Cross-System Closed-Form Results

(Selection from Table 1):

  • Tokamak Control (Boundary actuation, \(d=3\)): \(K^*=(7/4)^{1/3}\exp\!\left(\frac{1}{3\lambda_1}\right)\).
  • Airfoil Control: \(K^*=(5/3)^{1/2}\exp\!\left(\frac{1}{2\lambda_1}\right)\).
  • Teppanyaki Plate (Internal actuation, 2D heat): \(K^*=(7/3)^{1/2}\exp\!\left(\frac{1}{2\lambda_1}\right)\).
  • Cart-Pole System (Low-dim ODE): \(K^*=2\exp\!\left(\frac{1}{\lambda_1}\right)\).

Key Experimental Results

Main Results (Cart-pole Resolution Heatmap)
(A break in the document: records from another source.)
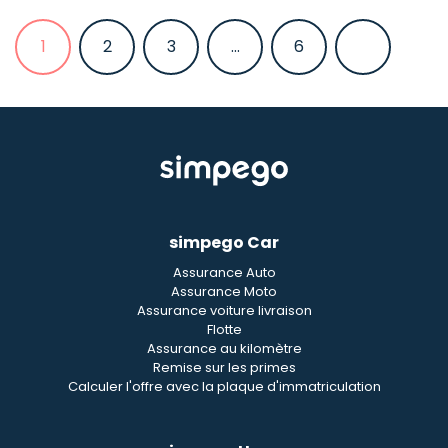
1
2
3
...
6
simpego Car
Assurance Auto
Assurance Moto
Assurance voiture livraison
Flotte
Assurance au kilomètre
Remise sur les primes
Calculer l'offre avec la plaque d'immatriculation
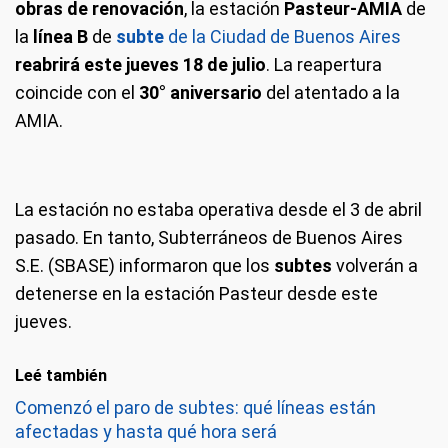
obras de renovación
, la estación
Pasteur-AMIA
de
la
línea B
de
subte
de la Ciudad de Buenos Aires
reabrirá este jueves 18 de julio
. La reapertura
coincide con el
30° aniversario
del atentado a la
AMIA.
La estación no estaba operativa desde el 3 de abril
pasado. En tanto, Subterráneos de Buenos Aires
S.E. (SBASE) informaron que los
subtes
volverán a
detenerse en la estación Pasteur desde este
jueves.
Leé también
Comenzó el paro de subtes: qué líneas están
afectadas y hasta qué hora será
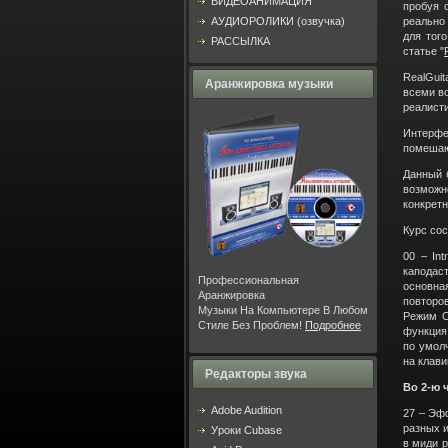
ВИДЕОАНИМАЦИЯ
пробуя 
АУДИОРОЛИКИ (озвучка)
реально
для тог
РАССЫЛКА
статье "
RealGuit
Аранжировка музыки
всеми в
реалист
Интерфе
помешают
Данный 
возможн
конкретн
Курс сос
00 – In
каподаст
Профессиональная
основна
Аранжировка
повторов
Музыки На Компьютере В Любом
Режим C
Стиле Без Проблем!
Подробнее
функция 
по умол
на клави
Редакторы звука
Во 2-ю 
Adobe Audition
27 – Эфф
разных и
Уроки Cubase
в миди р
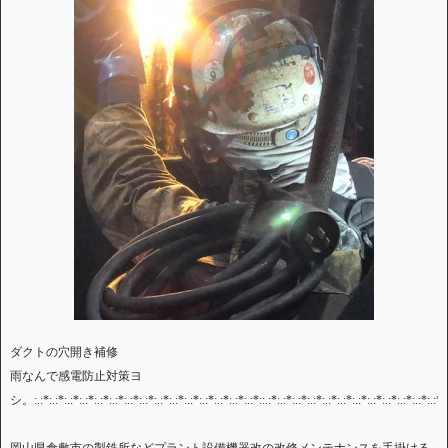
ダクトの穴開き補修
雨なんで感電防止対策ヨ
シ。:.:*:.:*:.:*:.:*:.:*:.:*:.:*:.:*:.:*:.:*:.:*:.:*:.:*:.:*:.:*::.:*:.:*:.:*:.:*:.:*:.:*:.:*:.:*:.:*:.:*:.:*:.:*:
Algorithm Optimal Config \((K,\ \log_{H_w}H_r)\) Optimal Samples \(N\) Deviation Cost
Tabular RL \((1.5,\ 1/3)\) \(10^{3.65}\approx4500\) Worst config needs \(\sim 10\)x more
Q-Learning (DQN) \((2.0,\ 1/2)\) \(10^{2.65}\approx450\) One order lower than tabular

Key Findings

  • Non-monotonic Optimal Scale: Resolution is not "the finer the better." Excessive coarseness (\(K=8.0\)) leads to non-convergence, validating Theorem 1.
  • Guidance for Deep RL: The optimal \(K^*=6\) for PPO on teppanyaki matches Theorem 3, showing tabular lower bounds carry over to deep RL.
  • Infeasibility of Brute Force: Search space for resolutions in high-dim PDEs is too large, necessitating theoretical prediction.

Highlights & Insights

  • Innovation: Converting "deterministic error" into "statistical classification" allows spectral theory and PAC complexity to be merged.
  • Applicability: The \(\rho=O(1/H_r+1/K^d)\) scaling law is reusable for any dual-layer discrete system (surrogate + agent).
  • Physical Grounding: Embedding \(\lambda_1\) into \(K^*\) provides a clear "stop signal" for surrogate refinement based on system chaos.

Limitations & Future Work

  • Tabular Focus: Strictly proven for tabular RL; extensions to function approximation remain an open problem.
  • Static Surrogates: Does not consider adaptive grid refinement within the RL loop.
  • Discretization Only: Ignores approximation and generalization errors of neural networks.
  • vs. Classic PAC RL: They assume stochastic noise; this paper addresses deterministic discretization bias and improves RL complexity via identification.
  • vs. Robust RL: This paper exploits discretization structure rather than treating it as an adversarial perturbation.
  • vs. Control Theory: Explicitly quantifies the impact of surrogate resolution on learning costs, which is often ignored in classical adjoint methods.

Rating

  • Novelty: ⭐⭐⭐⭐⭐ Unified \(\varepsilon\)-\(N\) framework for AI4S-RL.
  • Experimental Thoroughness: ⭐⭐⭐⭐ Solid verification on four systems, though deep RL scale is somewhat small.
  • Writing Quality: ⭐⭐⭐⭐ Clear derivation chain.
  • Value: ⭐⭐⭐⭐⭐ Clear engineering guidance for compute-constrained AI4S-RL.